Stored data entries
====================
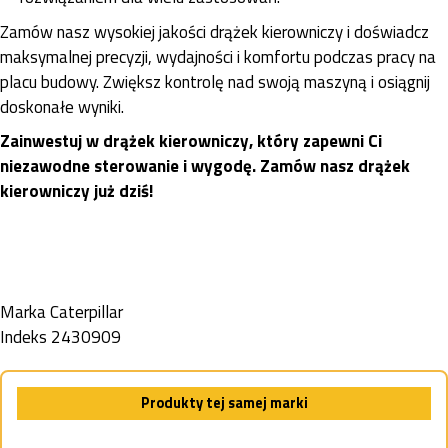
Zamów nasz wysokiej jakości drążek kierowniczy i doświadcz
maksymalnej precyzji, wydajności i komfortu podczas pracy na
placu budowy. Zwiększ kontrolę nad swoją maszyną i osiągnij
doskonałe wyniki.
Zainwestuj w drążek kierowniczy, który zapewni Ci
niezawodne sterowanie i wygodę. Zamów nasz drążek
kierowniczy już dziś!
Marka
Caterpillar
Indeks
2430909
Produkty tej samej marki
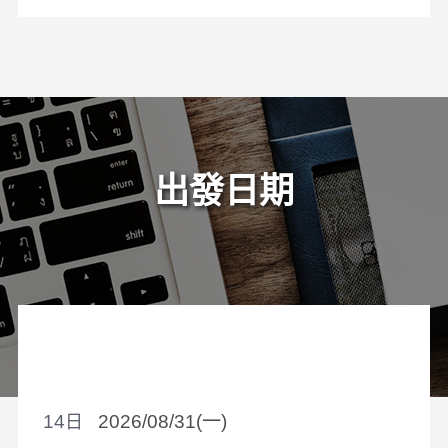
出發日期
14
2026/08/31(一)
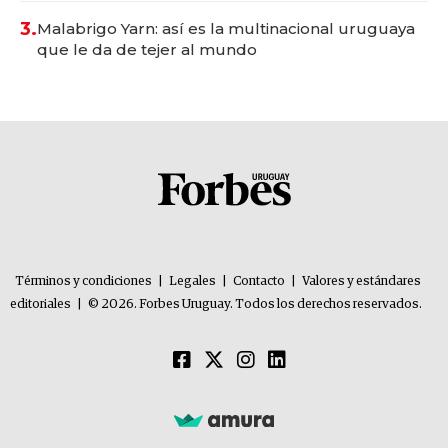
3.
Malabrigo Yarn: así es la multinacional uruguaya
que le da de tejer al mundo
Términos y condiciones
|
Legales
|
Contacto
|
Valores y estándares
editoriales
|
© 2026. Forbes Uruguay. Todos los derechos reservados.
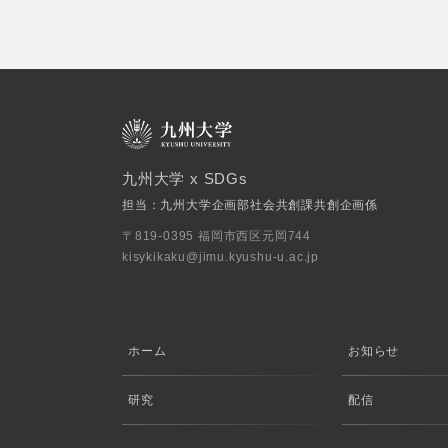
九州大学 x SDGs
担当：九州大学企画部社会共創課共創企画係
〒819-0395 福岡市西区元岡744
kisykikaku@jimu.kyushu-u.ac.jp
ホーム
お知らせ
研究
配信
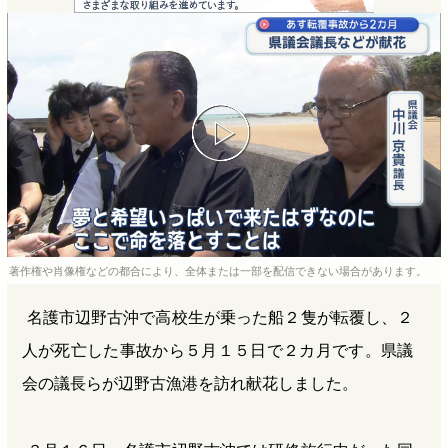
e
e
e
e
b
n
a
o
a
d
o
s
k
著作権や肖像権などの都合により、全体または一部を配信できない場合があります。
名護市辺野古沖で高校生が乗った船２隻が転覆し、２
人が死亡した事故から５月１５日で２カ月です。県議
会の議長らが辺野古漁港を訪れ献花しました。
====================
Exercise aim:
Look through the entries above and report each line where the string "Zamów" occurs.

Exercise output:
Zamów nasz wysokiej jakości drążek kierowniczy i doświadcz
niezawodne sterowanie i wygodę. Zamów nasz drążek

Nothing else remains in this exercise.